Take Unichain as an example (sorry, I’ve been focusing on Unichain; I genuinely think they might be one of the few exceptions because they have huge network effects, but please follow me on this example), one important reason they built this chain is to capture value. Look at the following tweet:

Uniswap alone on Ethereum generated $2.439 billion in gas fees for validators. This does not include MEV extraction (as sorters, they can capture). This $2.5 billion could have been earned by Uniswap itself but instead flowed to the validators. This is a massive number.
So, what if we could solve this problem more practically without running our own chain, browser, RPC provider, guiding users and developers to configure RPC in wallets and development tools, or integrating oracles and native stablecoins? What we want to solve is this: we actually want to capture value back to the applications instead of letting it be taken by the network. Isn't there a simple solution to this?
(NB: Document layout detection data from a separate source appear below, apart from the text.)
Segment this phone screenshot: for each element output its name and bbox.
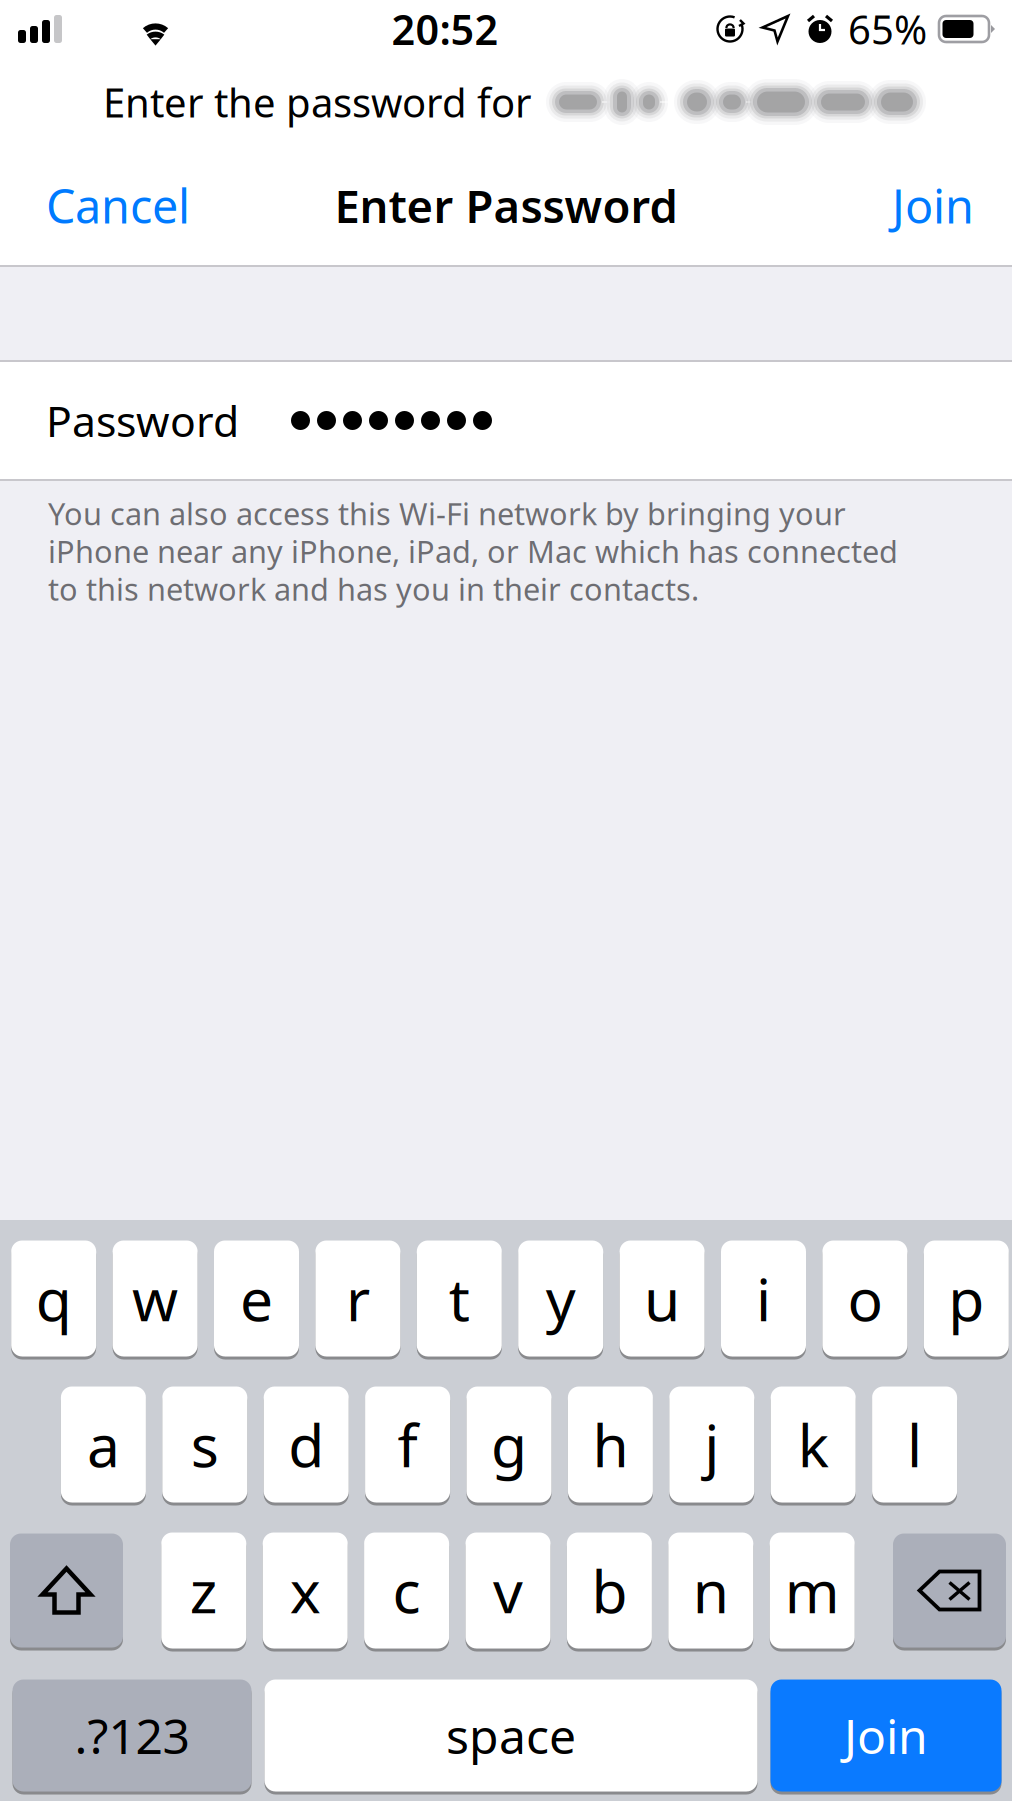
button[interactable]: g bbox=[466, 1385, 552, 1504]
staticText: Join bbox=[844, 1704, 928, 1767]
staticText: l bbox=[907, 1406, 922, 1483]
button[interactable]: h bbox=[568, 1385, 653, 1504]
button[interactable]: c bbox=[364, 1531, 449, 1650]
button[interactable]: .?123 bbox=[12, 1678, 252, 1793]
staticText: x bbox=[290, 1552, 321, 1629]
button[interactable]: m bbox=[770, 1531, 855, 1650]
button[interactable]: space bbox=[264, 1678, 758, 1793]
button[interactable]: q bbox=[11, 1239, 96, 1358]
button[interactable]: r bbox=[315, 1239, 400, 1358]
staticText: v bbox=[493, 1552, 523, 1629]
staticText: w bbox=[132, 1260, 178, 1337]
button[interactable]: i bbox=[721, 1239, 806, 1358]
button[interactable]: v bbox=[466, 1531, 550, 1650]
button[interactable]: b bbox=[567, 1531, 652, 1650]
button[interactable]: s bbox=[162, 1385, 247, 1504]
button[interactable]: z bbox=[161, 1531, 246, 1650]
button[interactable]: w bbox=[113, 1239, 198, 1358]
staticText: o bbox=[847, 1260, 882, 1337]
staticText: a bbox=[87, 1406, 120, 1483]
staticText: Join bbox=[892, 174, 974, 236]
button[interactable]: x bbox=[263, 1531, 348, 1650]
staticText: t bbox=[449, 1260, 470, 1337]
staticText: .?123 bbox=[74, 1704, 190, 1767]
button[interactable]: j bbox=[669, 1385, 754, 1504]
staticText: e bbox=[240, 1260, 273, 1337]
button[interactable]: Cancel bbox=[0, 148, 210, 262]
staticText: space bbox=[446, 1704, 576, 1767]
button[interactable]: Join bbox=[770, 1678, 1002, 1793]
staticText: j bbox=[704, 1406, 719, 1483]
button[interactable]: p bbox=[924, 1239, 1009, 1358]
button[interactable]: n bbox=[668, 1531, 753, 1650]
staticText: 20:52 bbox=[392, 2, 498, 56]
staticText: c bbox=[393, 1552, 421, 1629]
staticText: k bbox=[798, 1406, 829, 1483]
staticText: Password bbox=[46, 392, 239, 449]
staticText: r bbox=[346, 1260, 370, 1337]
button[interactable]: k bbox=[771, 1385, 856, 1504]
button[interactable]: u bbox=[620, 1239, 705, 1358]
button[interactable]: f bbox=[365, 1385, 450, 1504]
staticText: y bbox=[546, 1260, 576, 1337]
staticText: z bbox=[190, 1552, 218, 1629]
button[interactable]: o bbox=[822, 1239, 907, 1358]
staticText: q bbox=[36, 1260, 72, 1337]
staticText: n bbox=[693, 1552, 729, 1629]
button[interactable]: e bbox=[214, 1239, 299, 1358]
staticText: b bbox=[591, 1552, 627, 1629]
button[interactable]: y bbox=[518, 1239, 603, 1358]
staticText: s bbox=[191, 1406, 219, 1483]
staticText: u bbox=[644, 1260, 680, 1337]
staticText: d bbox=[288, 1406, 324, 1483]
button[interactable]: Delete bbox=[893, 1532, 1006, 1649]
staticText: m bbox=[785, 1552, 840, 1629]
staticText: g bbox=[491, 1406, 527, 1483]
button[interactable]: Join bbox=[872, 148, 1012, 262]
button[interactable]: Shift bbox=[10, 1532, 123, 1649]
staticText: 65% bbox=[848, 2, 927, 56]
button[interactable]: l bbox=[872, 1385, 957, 1504]
button[interactable]: t bbox=[417, 1239, 502, 1358]
staticText: Cancel bbox=[46, 174, 190, 236]
staticText: You can also access this Wi-Fi network b… bbox=[48, 493, 898, 609]
staticText: i bbox=[756, 1260, 771, 1337]
staticText: Enter the password for bbox=[103, 75, 532, 128]
staticText: f bbox=[398, 1406, 418, 1483]
button[interactable]: a bbox=[61, 1385, 146, 1504]
staticText: Enter Password bbox=[334, 175, 678, 236]
staticText: p bbox=[948, 1260, 984, 1337]
staticText: h bbox=[592, 1406, 628, 1483]
button[interactable]: d bbox=[264, 1385, 349, 1504]
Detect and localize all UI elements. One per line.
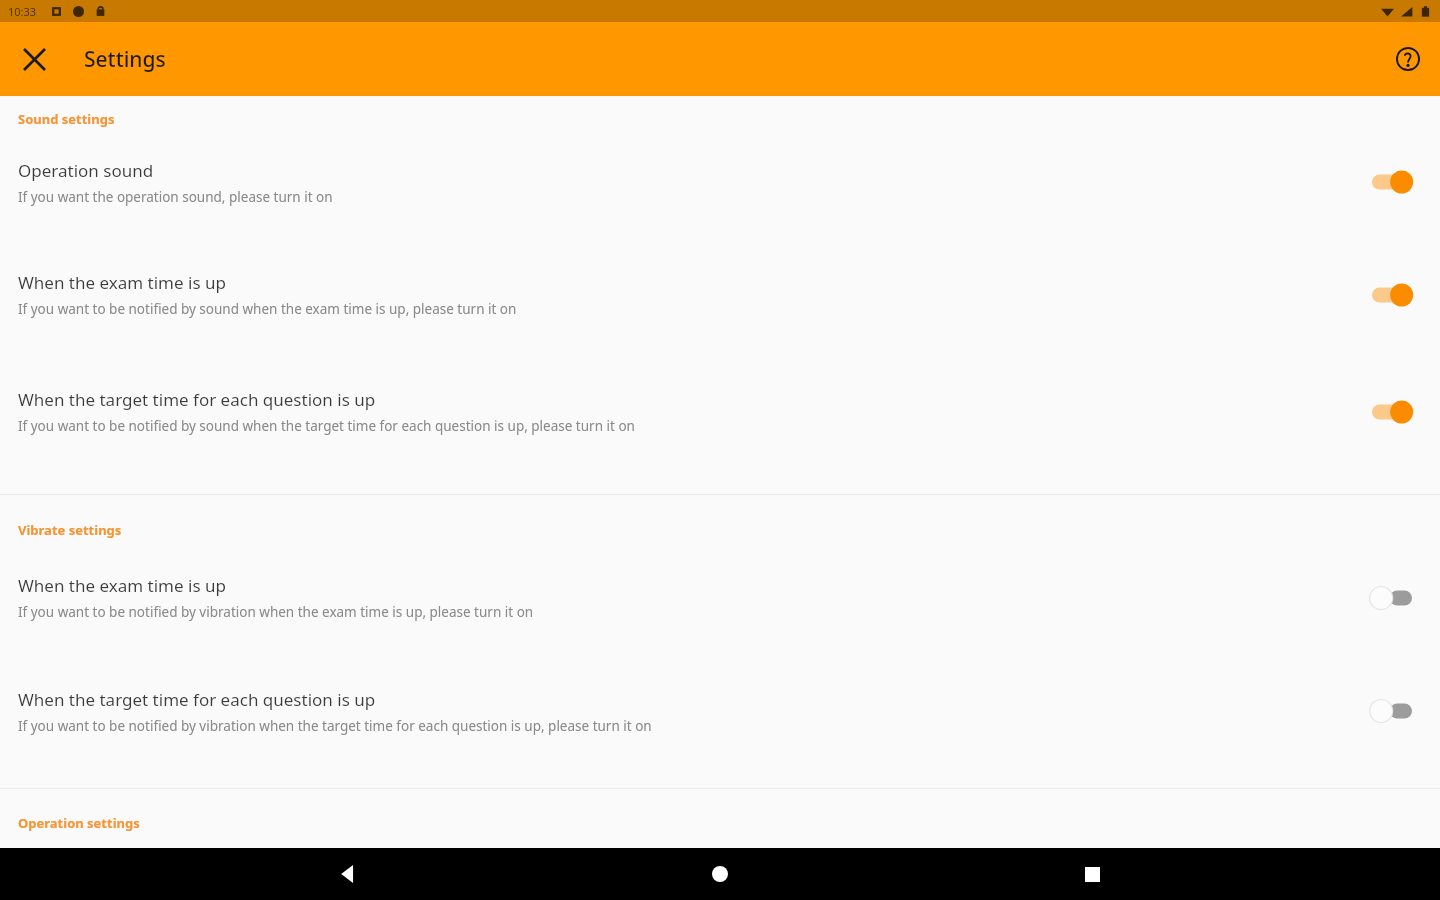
staticText: Operation settings: [18, 814, 140, 832]
staticText: If you want the operation sound, please …: [18, 188, 333, 206]
button[interactable]: Recents: [1068, 850, 1116, 898]
button[interactable]: Close: [12, 37, 56, 81]
staticText: When the exam time is up: [18, 271, 226, 294]
button[interactable]: When the target time for each question i…: [0, 353, 1440, 470]
button[interactable]: On: [1364, 394, 1420, 430]
staticText: 10:33: [8, 4, 37, 19]
staticText: When the target time for each question i…: [18, 688, 376, 711]
button[interactable]: Off: [1364, 693, 1420, 729]
staticText: Settings: [84, 45, 166, 74]
button[interactable]: When the target time for each question i…: [0, 656, 1440, 766]
staticText: If you want to be notified by sound when…: [18, 300, 517, 318]
staticText: Sound settings: [18, 110, 115, 128]
button[interactable]: Operation sound: [0, 128, 1440, 236]
button[interactable]: Back: [324, 850, 372, 898]
button[interactable]: On: [1364, 277, 1420, 313]
staticText: Operation sound: [18, 159, 154, 182]
button[interactable]: When the exam time is up: [0, 539, 1440, 656]
staticText: Vibrate settings: [18, 521, 122, 539]
staticText: If you want to be notified by sound when…: [18, 417, 635, 435]
button[interactable]: Off: [1364, 580, 1420, 616]
button[interactable]: Home: [696, 850, 744, 898]
staticText: If you want to be notified by vibration …: [18, 603, 534, 621]
staticText: When the target time for each question i…: [18, 388, 376, 411]
button[interactable]: On: [1364, 164, 1420, 200]
staticText: If you want to be notified by vibration …: [18, 717, 652, 735]
button[interactable]: Help: [1386, 37, 1430, 81]
button[interactable]: When the exam time is up: [0, 236, 1440, 353]
staticText: When the exam time is up: [18, 574, 226, 597]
In our creator economy, hasn't this problem already been fundamentally solved? The answer is revenue sharing. Platforms like YouTube, Twitch, and X share revenue with creators. Therefore, a more practical solution would be to distribute these gas fees among the applications, right?
I want to ask, what other practical reasons are there? Of course, the low latency issue has basically been solved by modern blockchains (like Sonic, Avax assuming you need EVM, Solana SVM, Sui MoveVM). Our throughput is also high enough; most of the chains I just mentioned are more efficient than the current Layer 2. So, if the problem isn't speed and isn't throughput, then it must be the issue of value capture. Who can blame them? Sorter fees are a new revenue model (essentially keeping all network fees for themselves instead of sharing with decentralized value-extracting validators—just kidding, I actually like validators).
So, revenue sharing, right? This way, all the troubles are solved, and all the benefits are obtained.
Application chains seem to be an engineering solution created to solve a problem. Don't get me wrong; my inner tech enthusiast loves it, but as a practical developer, I can't help but ask: why is this the case?